▸ Goal of the exercise
Please restate exactly what appears in the records below from the first line to the line where "Alana Roa Narváez, Universidad del Norte" is, that line included.
===== Data to process =====
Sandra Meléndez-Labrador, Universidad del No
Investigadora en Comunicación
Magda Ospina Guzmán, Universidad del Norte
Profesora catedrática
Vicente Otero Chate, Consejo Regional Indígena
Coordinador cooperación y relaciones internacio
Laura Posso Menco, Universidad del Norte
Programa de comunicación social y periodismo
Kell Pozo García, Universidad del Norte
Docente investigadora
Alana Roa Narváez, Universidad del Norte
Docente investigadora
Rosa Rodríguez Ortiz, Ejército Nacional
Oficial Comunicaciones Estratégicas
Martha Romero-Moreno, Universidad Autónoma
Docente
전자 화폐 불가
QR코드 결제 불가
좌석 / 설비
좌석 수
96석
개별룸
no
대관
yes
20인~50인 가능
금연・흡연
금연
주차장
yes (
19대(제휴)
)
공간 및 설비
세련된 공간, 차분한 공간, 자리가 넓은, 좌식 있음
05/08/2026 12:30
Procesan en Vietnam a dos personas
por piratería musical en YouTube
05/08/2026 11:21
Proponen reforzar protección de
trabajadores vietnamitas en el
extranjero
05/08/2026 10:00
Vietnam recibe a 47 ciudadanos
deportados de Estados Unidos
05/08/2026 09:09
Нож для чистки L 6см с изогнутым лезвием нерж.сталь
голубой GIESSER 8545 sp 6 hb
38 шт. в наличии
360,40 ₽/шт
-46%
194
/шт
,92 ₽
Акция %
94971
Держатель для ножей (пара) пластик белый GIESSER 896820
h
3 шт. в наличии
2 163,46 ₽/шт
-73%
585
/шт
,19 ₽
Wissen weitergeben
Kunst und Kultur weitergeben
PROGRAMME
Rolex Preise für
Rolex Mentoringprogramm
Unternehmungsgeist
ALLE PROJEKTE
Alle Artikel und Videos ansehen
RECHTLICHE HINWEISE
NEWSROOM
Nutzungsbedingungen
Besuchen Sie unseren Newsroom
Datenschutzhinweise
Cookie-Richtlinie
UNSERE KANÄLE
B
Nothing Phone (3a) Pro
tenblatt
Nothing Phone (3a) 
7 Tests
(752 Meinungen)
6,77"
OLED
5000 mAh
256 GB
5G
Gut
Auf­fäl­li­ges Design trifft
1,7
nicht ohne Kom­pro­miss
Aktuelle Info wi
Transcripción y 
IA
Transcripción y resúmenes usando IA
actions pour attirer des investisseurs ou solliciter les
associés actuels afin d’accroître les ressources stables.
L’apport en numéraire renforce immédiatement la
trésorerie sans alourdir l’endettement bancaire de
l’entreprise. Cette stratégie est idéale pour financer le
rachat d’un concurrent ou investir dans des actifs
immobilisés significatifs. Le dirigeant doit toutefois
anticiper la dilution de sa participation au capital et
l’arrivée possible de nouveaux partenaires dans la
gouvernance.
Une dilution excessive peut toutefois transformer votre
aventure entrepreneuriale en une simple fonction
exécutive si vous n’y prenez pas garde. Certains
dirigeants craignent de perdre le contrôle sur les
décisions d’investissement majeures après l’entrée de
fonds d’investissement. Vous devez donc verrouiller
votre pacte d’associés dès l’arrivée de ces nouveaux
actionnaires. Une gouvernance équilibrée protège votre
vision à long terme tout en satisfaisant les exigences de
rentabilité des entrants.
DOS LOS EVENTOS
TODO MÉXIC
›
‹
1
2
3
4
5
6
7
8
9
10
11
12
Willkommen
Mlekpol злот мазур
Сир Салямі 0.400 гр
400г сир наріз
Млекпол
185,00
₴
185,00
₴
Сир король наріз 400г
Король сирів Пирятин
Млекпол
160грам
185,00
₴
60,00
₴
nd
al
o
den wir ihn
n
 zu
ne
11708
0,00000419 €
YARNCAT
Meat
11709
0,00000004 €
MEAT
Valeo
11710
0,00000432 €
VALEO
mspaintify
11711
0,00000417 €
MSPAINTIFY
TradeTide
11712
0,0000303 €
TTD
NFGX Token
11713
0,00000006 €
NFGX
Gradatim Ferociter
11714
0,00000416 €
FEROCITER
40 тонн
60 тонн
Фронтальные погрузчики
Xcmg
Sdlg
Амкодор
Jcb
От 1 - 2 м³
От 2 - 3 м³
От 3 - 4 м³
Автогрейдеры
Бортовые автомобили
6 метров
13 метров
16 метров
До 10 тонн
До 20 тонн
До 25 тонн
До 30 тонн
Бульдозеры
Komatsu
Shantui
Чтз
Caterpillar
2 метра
=====
▸ Written solution
Sandra Meléndez-Labrador, Universidad del No
Investigadora en Comunicación
Magda Ospina Guzmán, Universidad del Norte
Profesora catedrática
Vicente Otero Chate, Consejo Regional Indígena
Coordinador cooperación y relaciones internacio
Laura Posso Menco, Universidad del Norte
Programa de comunicación social y periodismo
Kell Pozo García, Universidad del Norte
Docente investigadora
Alana Roa Narváez, Universidad del Norte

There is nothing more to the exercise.